In the case of the Caribbean, Trump announced a 10 per cent tariff on most regional countries, while in the case of Guyana, the tariff is as high, as 38 per cent.
Prime Minister Davis told legislators that while the close relationship Nassau shares with Washington has yielded considerable benefits, it also underscores the Caribbean country’s exposure to developments in the US economy.
“Any slowdown or heightened economic uncertainty in that market can have a direct impact on Bahamian trade and tourism. This sensitivity is particularly relevant considering recent policy announcements from the United States, specifically, the proposed imposition of a 10 per cent tariff on all Caribbean nations, including The Bahamas.
“Such a measure, if implemented, could potentially influence both trade flows and visitor arrivals. In this context, the government is committed to pursuing constructive dialogue with our US and CARICOM partners to address the implications of this policy shift in a manner that protects and promotes mutual economic interests,” Davis said.
He said well before the election of the current US President, the Bahamas government had taken proactive steps to strengthen the country’s economic resilience through the adoption of a National Trade Policy.
“This policy lays the foundation for a trade diversification framework that seeks to broaden our export base and reduce overdependence on any single market. At the core of these efforts is a commitment to ensuring that global trade developments do not unduly disadvantage Bahamian businesses or consumers.”
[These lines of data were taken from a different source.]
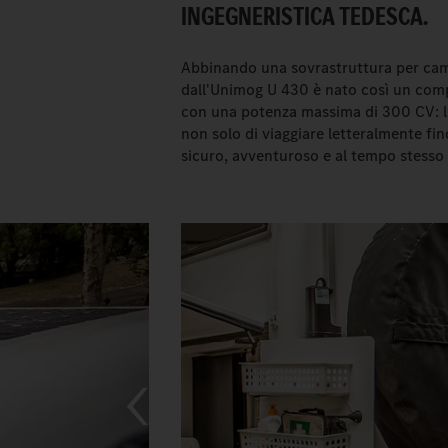
INGEGNERISTICA TEDESCA.
Abbinando una sovrastruttura per cam
dall'Unimog U 430 è nato così un compa
con una potenza massima di 300 CV: 
non solo di viaggiare letteralmente fi
sicuro, avventuroso e al tempo stess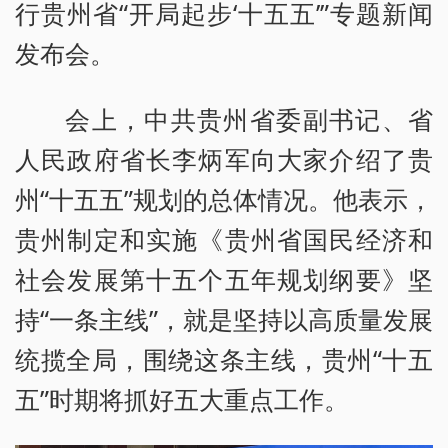
行贵州省“开局起步‘十五五’”专题新闻
发布会。
会上，中共贵州省委副书记、省
人民政府省长李炳军向大家介绍了贵
州“十五五”规划的总体情况。他表示，
贵州制定和实施《贵州省国民经济和
社会发展第十五个五年规划纲要》坚
持“一条主线”，就是坚持以高质量发展
统揽全局，围绕这条主线，贵州“十五
五”时期将抓好五大重点工作。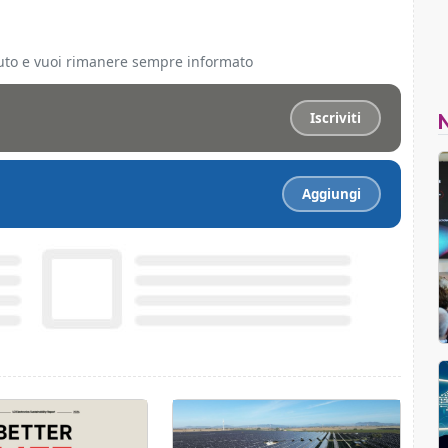
ciuto e vuoi rimanere sempre informato
Iscriviti
Aggiungi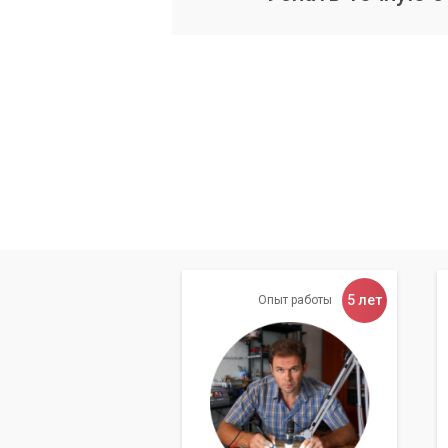
Наши специалисты выполняют следую
Диагностика системы:
Выявление
Поиск и загрузка:
Подборка и заг
производителей оборудования.
Установка драйверов:
Профессио
работы компонентов.
Тестирование:
Проверка работы в
стабильного функционирования.
Консультации:
Рекомендации по 
5 лет
Опыт работы
Наши преимущества
Выбирая «Компьютерный Мастер», вы п
Опыт и квалификация:
Наши маст
различными аппаратными и прогр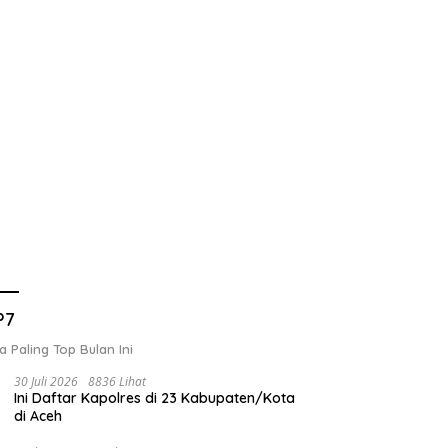
P7
a Paling Top Bulan Ini
30 Juli 2026
8836 Lihat
Ini Daftar Kapolres di 23 Kabupaten/Kota
di Aceh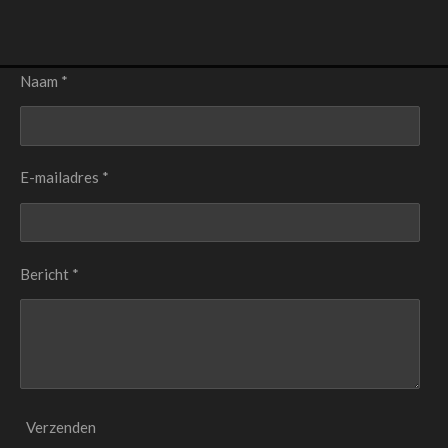
Naam *
E-mailadres *
Bericht *
Verzenden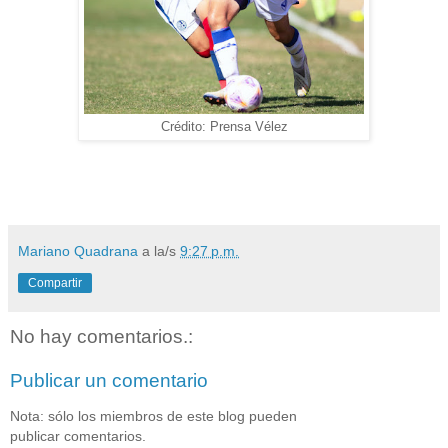
Crédito: Prensa Vélez
Mariano Quadrana
a la/s
9:27 p.m.
Compartir
No hay comentarios.:
Publicar un comentario
Nota: sólo los miembros de este blog pueden
publicar comentarios.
Prime Minister Davis said that the government has also been collaborating with the private sector to explore enhanced trade opportunities with Canada, the Dominican Republic, Ghana, and India, while also investigating new shipping channels and logistics solutions.
“Let me share one example: the average price of a dozen eggs in The Bahamas currently stands at US$3.79. In comparison, during the period when eggs were primarily imported from the United States, prices soared to as much as US$10 per dozen eggs due to the devastating impact of bird flu on the American poultry industry.
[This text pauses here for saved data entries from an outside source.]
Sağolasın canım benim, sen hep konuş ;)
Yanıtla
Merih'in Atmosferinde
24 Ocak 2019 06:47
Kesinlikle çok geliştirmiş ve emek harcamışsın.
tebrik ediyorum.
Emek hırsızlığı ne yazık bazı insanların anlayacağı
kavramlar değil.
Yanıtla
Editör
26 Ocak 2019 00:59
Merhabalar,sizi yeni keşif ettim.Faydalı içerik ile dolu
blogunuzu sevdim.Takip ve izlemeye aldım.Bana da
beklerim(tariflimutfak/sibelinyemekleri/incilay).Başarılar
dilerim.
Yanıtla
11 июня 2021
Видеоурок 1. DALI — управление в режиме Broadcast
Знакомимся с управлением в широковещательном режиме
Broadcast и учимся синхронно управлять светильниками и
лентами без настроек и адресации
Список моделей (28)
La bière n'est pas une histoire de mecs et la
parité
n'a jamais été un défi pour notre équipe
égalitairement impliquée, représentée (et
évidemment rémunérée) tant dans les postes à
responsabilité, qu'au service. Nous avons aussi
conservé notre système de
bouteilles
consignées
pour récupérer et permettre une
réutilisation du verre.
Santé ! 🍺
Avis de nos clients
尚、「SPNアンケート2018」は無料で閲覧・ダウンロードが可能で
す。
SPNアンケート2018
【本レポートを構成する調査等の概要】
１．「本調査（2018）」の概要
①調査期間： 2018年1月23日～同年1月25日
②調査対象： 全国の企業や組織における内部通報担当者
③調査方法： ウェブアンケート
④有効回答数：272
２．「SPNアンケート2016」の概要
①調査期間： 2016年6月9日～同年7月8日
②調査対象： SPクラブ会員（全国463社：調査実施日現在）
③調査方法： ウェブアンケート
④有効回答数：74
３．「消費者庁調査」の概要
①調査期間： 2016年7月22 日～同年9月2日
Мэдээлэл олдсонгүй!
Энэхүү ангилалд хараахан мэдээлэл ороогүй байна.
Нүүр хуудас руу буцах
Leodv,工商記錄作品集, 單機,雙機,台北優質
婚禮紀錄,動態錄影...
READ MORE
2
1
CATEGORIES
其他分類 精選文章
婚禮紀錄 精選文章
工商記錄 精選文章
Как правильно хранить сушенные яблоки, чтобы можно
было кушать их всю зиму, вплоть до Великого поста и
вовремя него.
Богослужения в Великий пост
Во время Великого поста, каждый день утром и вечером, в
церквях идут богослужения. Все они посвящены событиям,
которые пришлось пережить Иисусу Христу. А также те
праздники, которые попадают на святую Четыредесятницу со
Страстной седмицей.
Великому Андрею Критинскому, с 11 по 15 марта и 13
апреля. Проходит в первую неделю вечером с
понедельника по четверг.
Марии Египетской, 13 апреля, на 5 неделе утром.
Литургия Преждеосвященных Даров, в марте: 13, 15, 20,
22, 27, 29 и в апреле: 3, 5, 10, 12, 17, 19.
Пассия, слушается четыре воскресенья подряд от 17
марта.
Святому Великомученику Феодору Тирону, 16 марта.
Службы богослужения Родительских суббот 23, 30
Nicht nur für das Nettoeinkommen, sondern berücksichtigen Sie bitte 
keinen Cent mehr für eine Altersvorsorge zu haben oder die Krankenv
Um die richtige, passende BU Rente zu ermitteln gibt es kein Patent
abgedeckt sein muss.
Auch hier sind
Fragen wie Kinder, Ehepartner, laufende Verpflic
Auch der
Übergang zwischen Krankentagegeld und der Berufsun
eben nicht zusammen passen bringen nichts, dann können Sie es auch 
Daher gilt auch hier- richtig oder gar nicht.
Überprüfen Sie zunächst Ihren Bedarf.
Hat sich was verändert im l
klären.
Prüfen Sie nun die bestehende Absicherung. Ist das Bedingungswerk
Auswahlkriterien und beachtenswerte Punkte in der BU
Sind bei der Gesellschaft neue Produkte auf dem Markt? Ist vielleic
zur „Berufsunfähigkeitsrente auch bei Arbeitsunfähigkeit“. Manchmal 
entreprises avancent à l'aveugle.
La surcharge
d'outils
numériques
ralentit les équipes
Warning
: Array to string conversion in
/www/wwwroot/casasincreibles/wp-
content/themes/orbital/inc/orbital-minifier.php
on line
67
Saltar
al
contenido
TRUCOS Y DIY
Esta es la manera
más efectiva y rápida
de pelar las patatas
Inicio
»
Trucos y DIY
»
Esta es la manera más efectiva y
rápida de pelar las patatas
“In response, with government support the private sector was able to shift its sourcing to the Dominican Republic, which not only stabilised supply but also resulted in significant economic benefits for Bahamian consumers by reducing costs.”
Prime Minister Davis said the Golden Yoke programme had a beneficial impact on pricing, noting that currently, the price of eggs in Florida averages around US$5.60 per dozen.
“The fact that Bahamian consumers are paying less highlights the positive impact and strategic advantage of diversifying our trade partnerships,” he said.